The records:
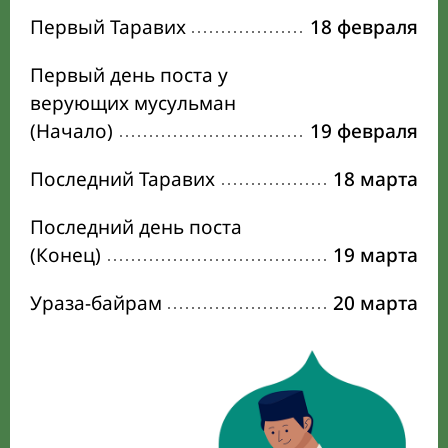
Первый Таравих
18 февраля
Первый день поста у
верующих мусульман
(Начало)
19 февраля
Последний Таравих
18 марта
Последний день поста
(Конец)
19 марта
Ураза-байрам
20 марта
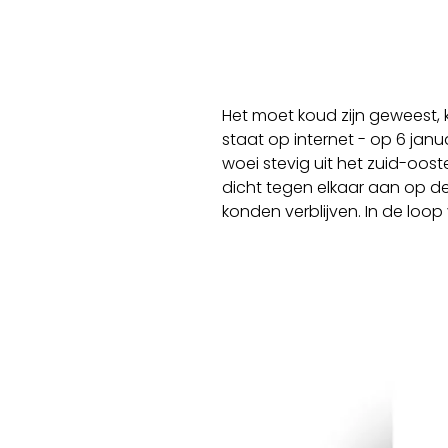
Het moet koud zijn geweest,
staat op internet - op 6 janu
woei stevig uit het zuid-oost
dicht tegen elkaar aan op de
konden verblijven. In de loop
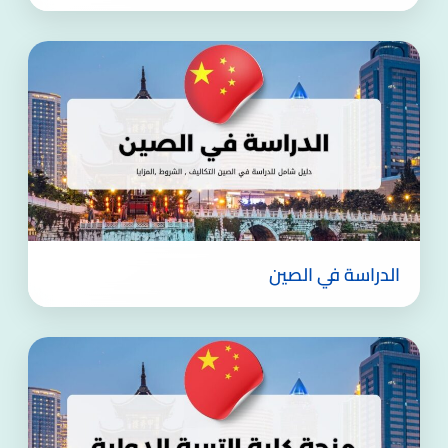
الدراسة في الصين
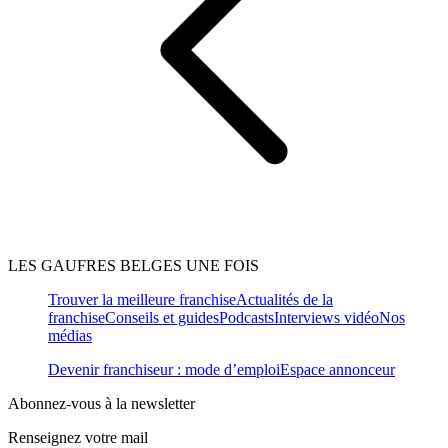
LES GAUFRES BELGES UNE FOIS
Trouver la meilleure franchise
Actualités de la
franchise
Conseils et guides
Podcasts
Interviews vidéo
Nos
médias
Devenir franchiseur : mode d’emploi
Espace annonceur
Abonnez-vous à la newsletter
Renseignez votre mail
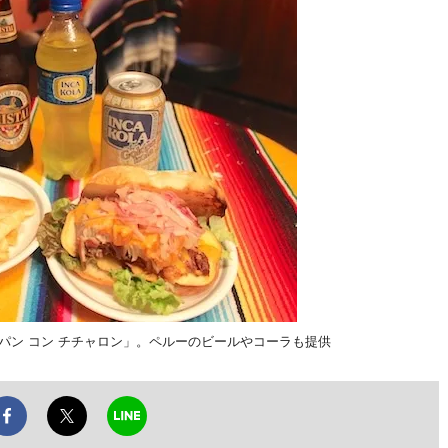
パン コン チチャロン」。ペルーのビールやコーラも提供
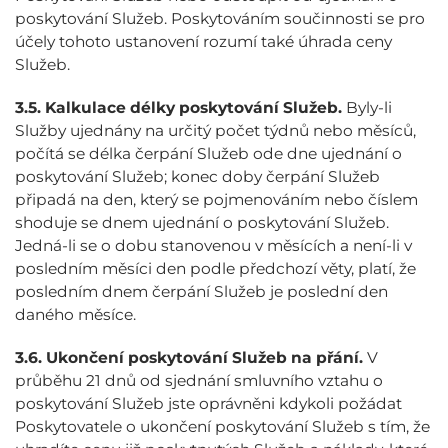
poskytování Služeb. Poskytováním součinnosti se pro
účely tohoto ustanovení rozumí také úhrada ceny
Služeb.
3.5.
Kalkulace délky poskytování Služeb.
Byly-li
Služby ujednány na určitý počet týdnů nebo měsíců,
počítá se délka čerpání Služeb ode dne ujednání o
poskytování Služeb; konec doby čerpání Služeb
připadá na den, který se pojmenováním nebo číslem
shoduje se dnem ujednání o poskytování Služeb.
Jedná-li se o dobu stanovenou v měsících a není-li v
posledním měsíci den podle předchozí věty, platí, že
posledním dnem čerpání Služeb je poslední den
daného měsíce.
3.6.
Ukončení poskytování Služeb na přání.
V
průběhu 21 dnů od sjednání smluvního vztahu o
poskytování Služeb jste oprávněni kdykoli požádat
Poskytovatele o ukončení poskytování Služeb s tím, že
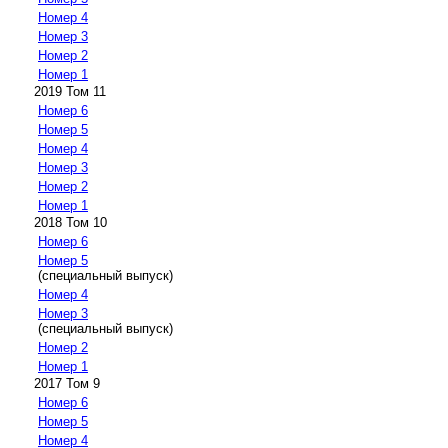
Номер 4
Номер 3
Номер 2
Номер 1
2019 Том 11
Номер 6
Номер 5
Номер 4
Номер 3
Номер 2
Номер 1
2018 Том 10
Номер 6
Номер 5
(специальный выпуск)
Номер 4
Номер 3
(специальный выпуск)
Номер 2
Номер 1
2017 Том 9
Номер 6
Номер 5
Номер 4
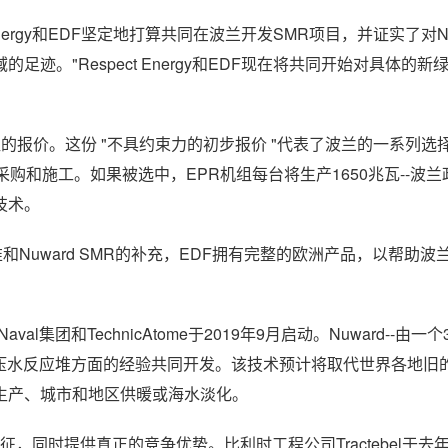
nergy和EDF坚定地打算共同在波兰开发SMR项目，并证实了对Nu
。"Respect Energy和EDF现在将共同开始对具体的新
机组的报价。这份 "不具约束力的初步报价 "代表了波兰的一系列选
购和施工。如果被选中，EPR机组每台将生产1650兆瓦--波
技术。
力反应堆和Nuward SMR的补充，EDF拥有完整的欧洲产品，以帮助
l集团和TechnicAtome于2019年9月启动。Nuward--由一个
在压水反应堆方面的经验共同开发。该技术预计将取代世界各地旧
生产、城市和地区供暖或海水淡化。
征，同时提供真正的竞争优势。比利时工程公司Tractebel于去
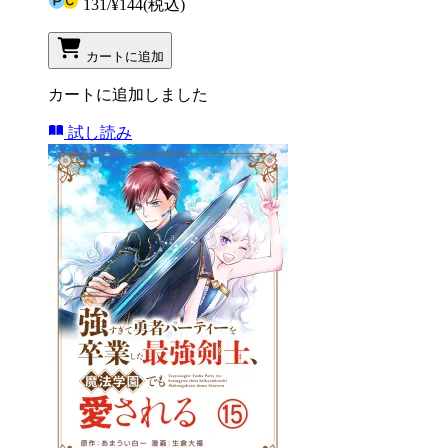
131
/
¥144
(税込)
カートに追加
カートに追加しました
試し読み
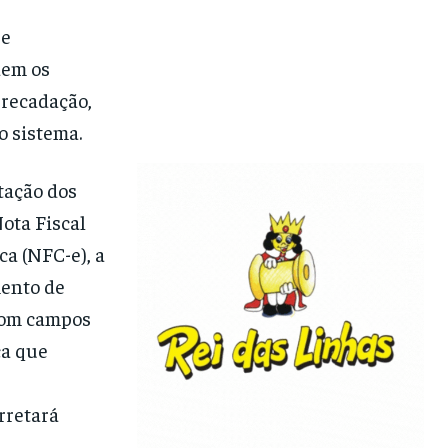
 e
dem os
rrecadação,
o sistema.
tação dos
ota Fiscal
ca (NFC-e), a
mento de
 com campos
ça que
rretará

Problem requirements:
If a line contains the string "nebo", it counts toward the total; state that total for the records above and nothing more.

Response to this exercise:
2